Aaron’s Stuff

Aaron has a caption contest as does Kevin. Both seriously need a prettier model for their contests. Aaron also has, with said overused model, some nice clean Photoshop fun.

Then again, maybe not. However…

He is having a Gmail contest with some rather interesting scoring. He wants to get noticed by the allmighty Glenn. Can’t help him there. He does have other top quality blogrolls he’d love to be on too, all not Glenn. Can’t help him there either.

Loads Of Kitty Stuff

Added more pics to the cat gallery, still need to customize that some more. Something else to do.

Probably should get up and see what the cats are up to. Nap was a total loss.

Witty Text

Added a plugin, the witty text one. Works great. One great thing about WordPress is the ease with which one can add plugins.

Mind you they don’t always work with the latest nightly but that’s my fault for being cutting edge here.

I Want One

Yum and yummy, Matt sure knows how to take tantilizing pics, such pretties indeed.

Not Very Successful Here

Napping, wouldn’t you know it I have a splitting headache. Makes it hard to sleep. So while I suffer, I’ll share the email I got so you all, well Windows users anyway - Mac users can gloat, can suffer too.

NEW YORK - A mysterious Internet virus being spread Friday by hundreds and possibly thousands of infected Web sites may be aimed at stealing credit card and other valuable information, security experts warned.

The infection appears to take advantage of three separate flaws with Microsoft Corp. products.

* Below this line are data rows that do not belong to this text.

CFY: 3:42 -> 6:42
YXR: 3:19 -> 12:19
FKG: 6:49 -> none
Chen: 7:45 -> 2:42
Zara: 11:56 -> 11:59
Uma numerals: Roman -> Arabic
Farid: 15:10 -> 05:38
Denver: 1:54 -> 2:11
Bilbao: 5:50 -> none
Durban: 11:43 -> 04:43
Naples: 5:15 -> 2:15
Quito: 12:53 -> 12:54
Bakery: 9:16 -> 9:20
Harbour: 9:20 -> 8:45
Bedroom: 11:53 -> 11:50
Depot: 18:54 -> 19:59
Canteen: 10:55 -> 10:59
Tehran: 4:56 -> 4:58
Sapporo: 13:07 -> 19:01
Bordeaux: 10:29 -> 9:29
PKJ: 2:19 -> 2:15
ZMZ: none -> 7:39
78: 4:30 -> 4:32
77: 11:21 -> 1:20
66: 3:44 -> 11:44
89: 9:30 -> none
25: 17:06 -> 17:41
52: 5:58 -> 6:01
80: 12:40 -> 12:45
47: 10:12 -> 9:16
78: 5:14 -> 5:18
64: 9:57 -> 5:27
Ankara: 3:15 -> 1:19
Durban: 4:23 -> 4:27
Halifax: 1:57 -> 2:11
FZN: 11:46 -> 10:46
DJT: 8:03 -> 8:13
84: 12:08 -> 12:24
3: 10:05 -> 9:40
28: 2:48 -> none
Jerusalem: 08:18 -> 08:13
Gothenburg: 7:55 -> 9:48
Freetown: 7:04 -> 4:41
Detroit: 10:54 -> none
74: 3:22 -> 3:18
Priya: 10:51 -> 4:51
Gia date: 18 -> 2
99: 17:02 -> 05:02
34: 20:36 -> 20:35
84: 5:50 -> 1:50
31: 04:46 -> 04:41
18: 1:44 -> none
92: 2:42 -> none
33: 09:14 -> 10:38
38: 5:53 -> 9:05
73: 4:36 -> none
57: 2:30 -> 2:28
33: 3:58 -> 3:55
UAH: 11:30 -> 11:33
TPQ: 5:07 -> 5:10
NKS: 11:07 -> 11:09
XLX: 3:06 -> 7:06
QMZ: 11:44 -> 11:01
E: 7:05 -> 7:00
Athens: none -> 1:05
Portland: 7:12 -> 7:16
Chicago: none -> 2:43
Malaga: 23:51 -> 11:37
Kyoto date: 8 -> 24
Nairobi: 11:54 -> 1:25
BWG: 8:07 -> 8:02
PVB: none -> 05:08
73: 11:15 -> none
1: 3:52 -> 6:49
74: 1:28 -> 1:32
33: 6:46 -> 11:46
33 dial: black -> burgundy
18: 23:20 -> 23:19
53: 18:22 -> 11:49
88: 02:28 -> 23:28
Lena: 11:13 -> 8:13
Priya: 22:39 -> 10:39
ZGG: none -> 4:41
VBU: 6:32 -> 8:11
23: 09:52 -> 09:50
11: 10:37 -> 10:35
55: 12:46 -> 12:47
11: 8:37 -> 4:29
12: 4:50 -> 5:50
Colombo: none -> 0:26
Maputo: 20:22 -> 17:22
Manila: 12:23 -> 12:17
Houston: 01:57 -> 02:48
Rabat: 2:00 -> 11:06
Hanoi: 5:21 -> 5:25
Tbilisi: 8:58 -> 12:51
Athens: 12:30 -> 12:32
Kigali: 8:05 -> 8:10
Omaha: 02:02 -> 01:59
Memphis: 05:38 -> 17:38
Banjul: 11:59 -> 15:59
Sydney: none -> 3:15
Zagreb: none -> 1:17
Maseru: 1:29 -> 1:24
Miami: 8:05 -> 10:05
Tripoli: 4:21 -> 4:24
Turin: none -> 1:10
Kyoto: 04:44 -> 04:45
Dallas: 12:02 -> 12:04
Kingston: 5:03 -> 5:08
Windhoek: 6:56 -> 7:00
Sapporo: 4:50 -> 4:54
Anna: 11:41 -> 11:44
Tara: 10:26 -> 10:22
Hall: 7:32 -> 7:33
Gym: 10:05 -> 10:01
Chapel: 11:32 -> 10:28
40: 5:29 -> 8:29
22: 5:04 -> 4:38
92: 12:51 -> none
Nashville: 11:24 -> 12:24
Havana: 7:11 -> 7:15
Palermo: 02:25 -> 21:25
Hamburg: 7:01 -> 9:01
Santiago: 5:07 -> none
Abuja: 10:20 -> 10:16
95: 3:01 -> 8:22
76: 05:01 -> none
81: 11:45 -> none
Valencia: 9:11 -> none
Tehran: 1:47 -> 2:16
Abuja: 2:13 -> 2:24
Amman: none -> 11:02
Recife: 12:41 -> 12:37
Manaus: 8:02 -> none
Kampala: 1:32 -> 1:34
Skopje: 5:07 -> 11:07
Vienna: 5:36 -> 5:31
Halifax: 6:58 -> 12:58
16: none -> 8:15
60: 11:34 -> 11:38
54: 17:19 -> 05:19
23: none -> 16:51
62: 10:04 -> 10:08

Microsoft said software updates to fix two of them had been released in April, but the third flaw was newly discovered and had no patch to fix it yet.

Experts said the infection, detected by Microsoft on Thursday, was unusually broad but wasn’t substantially interfering with Internet traffic

Security experts at Microsoft and elsewhere worked Friday to pin down how the infection spreads across Web sites. It appears to target at least one recent version of Microsoft software for operating Web sites — called Internet Information Server. (MSNBC is a Microsoft - NBC joint venture.)

The infection makes subtle changes to the Web site so visitors get a piece of code that’s designed to retrieve from a Russian Web site software that records a person’s keystrokes and can send data back, experts say. Such software “Trojan horses” are routinely used to fish for credit card numbers, bank accounts, passwords and the like.

Now that the code is out, other hackers are likely to adapt it to distribute software for spamming and for launching broad Internet attacks against popular Web sites, said Alfred Huger, senior director of engineering at security company Symantec Corp.

“Users should be aware that any Web site, even those that may be trusted by the user, may be affected by this activity and thus contain potentially malicious code,” the U.S. Computer Emergency Readiness Team warned in an Internet alert. [not mine, runs on Linux]

Stephen Toulouse, a security program manager at Microsoft, recommended that computer owners obtain the latest security updates for Microsoft products and their anti-virus and firewall programs.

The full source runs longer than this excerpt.